EXERCISE: Give the data again in its entirety, exactly as provided.

MATERIAL PROVIDED:
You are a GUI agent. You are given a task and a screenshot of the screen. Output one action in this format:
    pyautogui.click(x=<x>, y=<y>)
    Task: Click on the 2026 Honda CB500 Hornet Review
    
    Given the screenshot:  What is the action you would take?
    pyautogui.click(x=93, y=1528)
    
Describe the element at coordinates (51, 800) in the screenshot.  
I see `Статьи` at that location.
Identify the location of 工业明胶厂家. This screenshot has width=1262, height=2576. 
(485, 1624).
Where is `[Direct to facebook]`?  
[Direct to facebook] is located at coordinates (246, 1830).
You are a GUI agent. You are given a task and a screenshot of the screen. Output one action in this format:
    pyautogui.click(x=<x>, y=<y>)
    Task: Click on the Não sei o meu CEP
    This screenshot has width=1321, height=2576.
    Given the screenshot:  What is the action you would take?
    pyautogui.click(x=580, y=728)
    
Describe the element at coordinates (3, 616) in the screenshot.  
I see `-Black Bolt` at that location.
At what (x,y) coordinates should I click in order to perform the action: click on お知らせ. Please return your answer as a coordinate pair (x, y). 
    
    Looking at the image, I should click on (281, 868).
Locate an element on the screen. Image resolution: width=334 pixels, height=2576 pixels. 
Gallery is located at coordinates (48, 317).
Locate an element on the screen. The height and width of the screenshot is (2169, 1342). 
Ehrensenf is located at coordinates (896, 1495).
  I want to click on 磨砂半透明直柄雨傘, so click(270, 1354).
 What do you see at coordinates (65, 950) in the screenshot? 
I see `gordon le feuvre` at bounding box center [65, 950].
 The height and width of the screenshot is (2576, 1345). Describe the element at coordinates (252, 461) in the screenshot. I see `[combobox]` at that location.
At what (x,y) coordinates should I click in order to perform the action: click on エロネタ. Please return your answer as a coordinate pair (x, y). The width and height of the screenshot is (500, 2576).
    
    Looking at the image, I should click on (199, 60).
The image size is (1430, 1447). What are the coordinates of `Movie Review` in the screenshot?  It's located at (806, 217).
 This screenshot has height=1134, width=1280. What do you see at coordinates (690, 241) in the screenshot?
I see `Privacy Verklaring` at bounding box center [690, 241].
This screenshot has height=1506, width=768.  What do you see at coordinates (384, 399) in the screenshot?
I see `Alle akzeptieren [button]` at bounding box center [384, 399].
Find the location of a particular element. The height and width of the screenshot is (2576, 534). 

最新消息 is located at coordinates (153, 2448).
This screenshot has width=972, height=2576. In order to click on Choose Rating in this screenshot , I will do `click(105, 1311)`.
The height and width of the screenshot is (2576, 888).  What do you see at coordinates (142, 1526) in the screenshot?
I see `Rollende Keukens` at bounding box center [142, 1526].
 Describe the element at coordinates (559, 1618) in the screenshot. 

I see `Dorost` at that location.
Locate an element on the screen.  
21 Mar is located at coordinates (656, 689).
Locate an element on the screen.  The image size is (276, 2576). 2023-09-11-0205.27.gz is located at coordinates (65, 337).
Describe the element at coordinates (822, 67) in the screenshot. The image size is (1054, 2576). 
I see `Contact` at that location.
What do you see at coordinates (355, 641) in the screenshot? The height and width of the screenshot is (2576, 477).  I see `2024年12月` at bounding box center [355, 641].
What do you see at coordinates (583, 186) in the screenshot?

EXERCISE OUTPUT:
You are a GUI agent. You are given a task and a screenshot of the screen. Output one action in this format:
    pyautogui.click(x=<x>, y=<y>)
    Task: Click on the 2026 Honda CB500 Hornet Review
    
    Given the screenshot:  What is the action you would take?
    pyautogui.click(x=93, y=1528)
    
Describe the element at coordinates (51, 800) in the screenshot.  
I see `Статьи` at that location.
Identify the location of 工业明胶厂家. This screenshot has width=1262, height=2576. 
(485, 1624).
Where is `[Direct to facebook]`?  
[Direct to facebook] is located at coordinates (246, 1830).
You are a GUI agent. You are given a task and a screenshot of the screen. Output one action in this format:
    pyautogui.click(x=<x>, y=<y>)
    Task: Click on the Não sei o meu CEP
    This screenshot has width=1321, height=2576.
    Given the screenshot:  What is the action you would take?
    pyautogui.click(x=580, y=728)
    
Describe the element at coordinates (3, 616) in the screenshot.  
I see `-Black Bolt` at that location.
At what (x,y) coordinates should I click in order to perform the action: click on お知らせ. Please return your answer as a coordinate pair (x, y). 
    
    Looking at the image, I should click on (281, 868).
Locate an element on the screen. Image resolution: width=334 pixels, height=2576 pixels. 
Gallery is located at coordinates (48, 317).
Locate an element on the screen. The height and width of the screenshot is (2169, 1342). 
Ehrensenf is located at coordinates (896, 1495).
  I want to click on 磨砂半透明直柄雨傘, so click(270, 1354).
 What do you see at coordinates (65, 950) in the screenshot? 
I see `gordon le feuvre` at bounding box center [65, 950].
 The height and width of the screenshot is (2576, 1345). Describe the element at coordinates (252, 461) in the screenshot. I see `[combobox]` at that location.
At what (x,y) coordinates should I click in order to perform the action: click on エロネタ. Please return your answer as a coordinate pair (x, y). The width and height of the screenshot is (500, 2576).
    
    Looking at the image, I should click on (199, 60).
The image size is (1430, 1447). What are the coordinates of `Movie Review` in the screenshot?  It's located at (806, 217).
 This screenshot has height=1134, width=1280. What do you see at coordinates (690, 241) in the screenshot?
I see `Privacy Verklaring` at bounding box center [690, 241].
This screenshot has height=1506, width=768.  What do you see at coordinates (384, 399) in the screenshot?
I see `Alle akzeptieren [button]` at bounding box center [384, 399].
Find the location of a particular element. The height and width of the screenshot is (2576, 534). 

最新消息 is located at coordinates (153, 2448).
This screenshot has width=972, height=2576. In order to click on Choose Rating in this screenshot , I will do `click(105, 1311)`.
The height and width of the screenshot is (2576, 888).  What do you see at coordinates (142, 1526) in the screenshot?
I see `Rollende Keukens` at bounding box center [142, 1526].
 Describe the element at coordinates (559, 1618) in the screenshot. 

I see `Dorost` at that location.
Locate an element on the screen.  
21 Mar is located at coordinates (656, 689).
Locate an element on the screen.  The image size is (276, 2576). 2023-09-11-0205.27.gz is located at coordinates (65, 337).
Describe the element at coordinates (822, 67) in the screenshot. The image size is (1054, 2576). 
I see `Contact` at that location.
What do you see at coordinates (355, 641) in the screenshot? The height and width of the screenshot is (2576, 477).  I see `2024年12月` at bounding box center [355, 641].
What do you see at coordinates (583, 186) in the screenshot?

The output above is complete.